This generalizes to all points in our space, which is then called a **Gaussian Process** (GP), a collection of random variables, which represents a joint Gaussian distribution

Gaussian Process is fully specified by mean and covariance functions:

$m(x) = \mu_x = \mathbb {E}[f(x)]$

$k(x, x') = cov(f(x), f(x'))$

One needs to guarantee that the kernel function's output creates a positive definite matrix or a square of matrices:
- If the covariance function is translation invariant, then it is called *stationary*, i.e. if the function depends on $Z_1 - Z_2$
- If the covariance function depends only on a norm $\lvert Z_1 - Z_2 \rvert$, then it is called isotropic, i.e. depends only on the distance between $Z_1$ and $Z_2$
- If the covariance functions depends on $Z_1^T Z_2$, then it is called dot product covariance

Examples of kernels and the effects of its parameters:

1. Radial Basis Function (RBF) Kernel (*Default*)

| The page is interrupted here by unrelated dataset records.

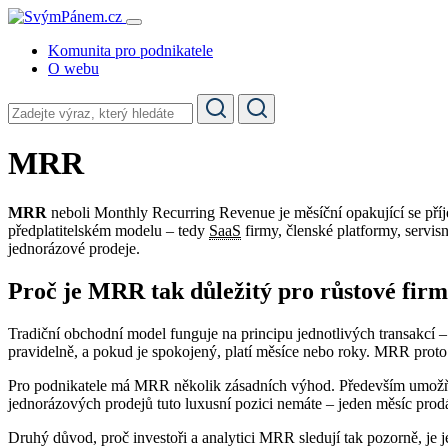
Komunita pro podnikatele
O webu
MRR
MRR
neboli Monthly Recurring Revenue je měsíční opakující se příj
předplatitelském modelu – tedy
SaaS
firmy, členské platformy, servis
jednorázové prodeje.
Proč je MRR tak důležitý pro růstové fir
Tradiční obchodní model funguje na principu jednotlivých transakcí – 
pravidelně, a pokud je spokojený, platí měsíce nebo roky. MRR proto 
Pro podnikatele má MRR několik zásadních výhod. Především umožň
jednorázových prodejů tuto luxusní pozici nemáte – jeden měsíc prodát
Druhý důvod, proč investoři a analytici MRR sledují tak pozorně, je j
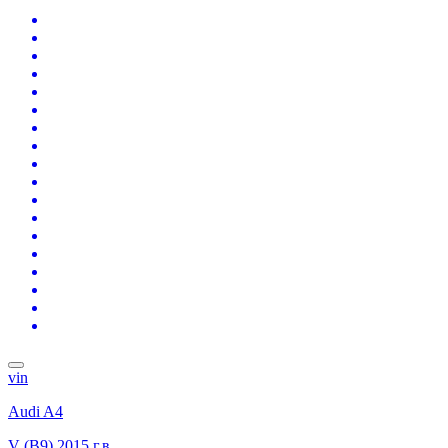
vin
Audi A4
V (B9)
2015 г.в.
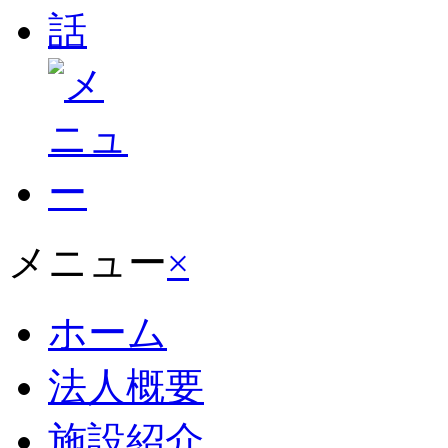
メニュー
×
ホーム
法人概要
施設紹介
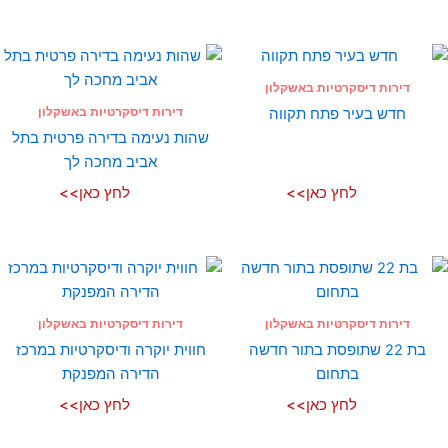
דירות דיסקרטיות באשקלון
דירות דיסקרטיות באשקלון
חדש בעיר פתח תקווה
שהות נעימה בדירה פרטית בתל
אביב מחכה לך
לחץ כאן>>
לחץ כאן>>
דירות דיסקרטיות באשקלון
דירות דיסקרטיות באשקלון
בת 22 שתופסת בתור חדשה
חווית יוקרה ודיסקרטיות במרכז
בתחום
הדירה המפנקת
לחץ כאן>>
לחץ כאן>>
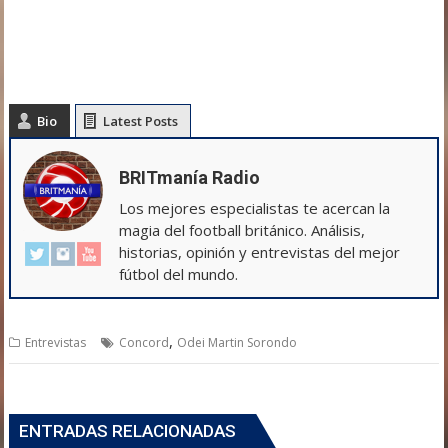
Bio
Latest Posts
BRITmanía Radio
Los mejores especialistas te acercan la
magia del football británico. Análisis,
historias, opinión y entrevistas del mejor
fútbol del mundo.
,
Entrevistas
Concord
Odei Martin Sorondo
ENTRADAS RELACIONADAS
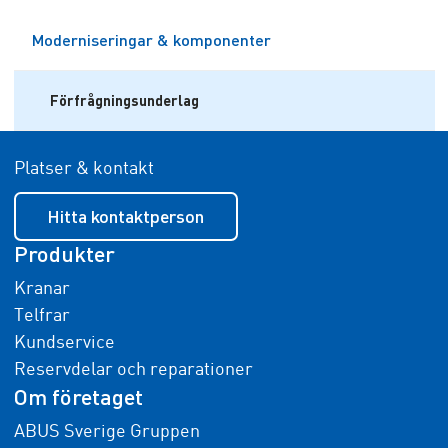
Moderniseringar & komponenter
Förfrågningsunderlag
Platser & kontakt
Hitta kontaktperson
Produkter
Kranar
Telfrar
Kundservice
Reservdelar och reparationer
Om företaget
ABUS Sverige Gruppen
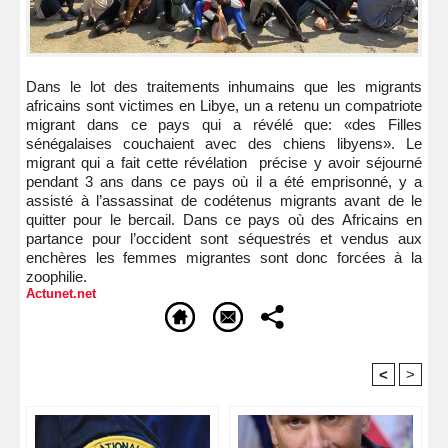
Dans le lot des traitements inhumains que les migrants
africains sont victimes en Libye, un a retenu un compatriote
migrant dans ce pays qui a révélé que: «des Filles
sénégalaises couchaient avec des chiens libyens». Le
migrant qui a fait cette révélation précise y avoir séjourné
pendant 3 ans dans ce pays où il a été emprisonné, y a
assisté à l’assassinat de codétenus migrants avant de le
quitter pour le bercail. Dans ce pays où des Africains en
partance pour l’occident sont séquestrés et vendus aux
enchères les femmes migrantes sont donc forcées à la
zoophilie.
Actunet.net
<
>
Recommandé Pour Vous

    $k(x_i, x_j) = \exp (-\frac{\Vert x_i - x_j \Vert^2}{2 \ell ^2})$
    
    If $\ell$ is large, then distance divided by $\ell$ goes to zero and there will still be large covariance values between two points that are far apart. For small $\ell$, each point is interpolated with only its closest neighbours and therefore *varies quickly*.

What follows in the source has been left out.